Entitlement is Stealing Our Future

Guest Post by Scott Savage

Can I make a confession? As a Millennial, I tire when reading articles in my news feed that slam my generation. We are lazy and feel entitled. We are narcissistic. We are addicted to our phones and checking social media. We cannot commit to anything. In the words of Louis CK, Millennials are “the crappiest generation ever.”

Many of the these critiques are broad, sweeping and inaccurate generalizations. But, honestly, our generation struggles in some of these areas. Sometimes the critiques we receive are warranted.

I wonder, what if we were conditioned to feel entitled? Every time we competed, we earned a trophy. We grew up in a world where seemingly everyone had cable TV, internet access and a cell phone. By the time we got to college we had five graduations and their subsequent parties! Think about it—preschool, kindergarten, 5th grade, 8th grade, and high school. There is a reason we think we’re awesome!

While our sense of entitlement has been developed over time, it has quickly become a major barrier to our future. Entitlement is not only a barrier for Millennials; it can limit anyone’s development. Entitlement produces a demanding nature in our interactions. Entitlement makes it more difficult to endure life’s challenging seasons. When we feel entitled, we easily default to passivity and laziness, expecting things to come our way without hard work and perseverance.

Entitlement confuses us. We focus on the outcome we experience and ignore the process that produced it. We love using our iPhones but forget the long, failure-ridden road Steve Jobs took before he created it. When we become entitled, we fail to pursue paths which expose us to struggle or failure. [tweet to share]

My sense of entitlement nearly cost me my future. In my first job after college, entitlement produced a lack of teachability in me. I had a very awkward and uncomfortable conversation with a supervisor who named these weaknesses.

Entitlement prevented me from appreciating the advantages I enjoyed. I failed to notice that the source of my complaints were the subject of others’ dreams and prayers.

My sense of entitlement nearly cost me my future.

While in that season, though, I discovered gratitude as an antidote to the negative aspects of entitlement. In writing on the power of gratitude and the danger of entitlement, Steven Furtick noted, “Your sense of gratitude ends where entitlement begins…You cannot be grateful for something you feel entitled to.”

Gratitude reminds our hearts that everything we have is a gift. [tweet to share] When we begin to look at what we have—possessions, relationships, opportunities, and experiences—as a gift from God or the gift that came after a hard season of work and waiting, their status as gifts shifts our experience of them.

If gratitude is so important, how do we cultivate it in our lives?
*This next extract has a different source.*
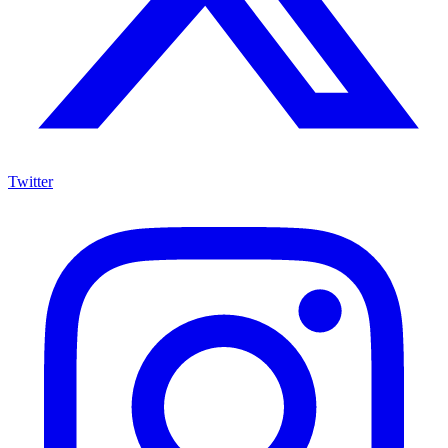
Twitter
1. Exercise your “gratitude muscle.”

In his book Today We Are Rich, Tim Sanders shares how his grandmother, Billye, taught him to think of gratitude as a muscle and not a feeling. Sanders teaches that a daily discipline of giving thanks builds a strong muscle, just like a daily trip to the weight room.

2. Understand that gratitude does not change your experience, but rather gratitude changes your perception of your experience.

The difference between gratitude and entitlement is not found in what happens to us, but rather our response to and perception of what happens. When we exercise our gratitude muscle, we accept the information and assessments that fit the gratitude grid instead of the entitlement grid. We can try to force change in our circumstances or we can work to shift our perspective.

3. Stick with gratitude long enough for it to build generosity and contentment.

Instead of being patient and letting gratitude do its slow work in us, most of us treat gratitude like a can of Red Bull. We look for quick fixes rather than being patient and consistent. While gratitude is not a quick fix, its lasting power far exceeds any “buzz” we might get from other paths.

I think entitlement is a dangerous disease. [tweet to share] We have seen diseases rob friends and family of their futures. If entitlement has the potential to steal our future in that kind of scenario, our relationship with gratitude could be a life-saving proposition. Let’s do all we can to cultivate grateful hearts.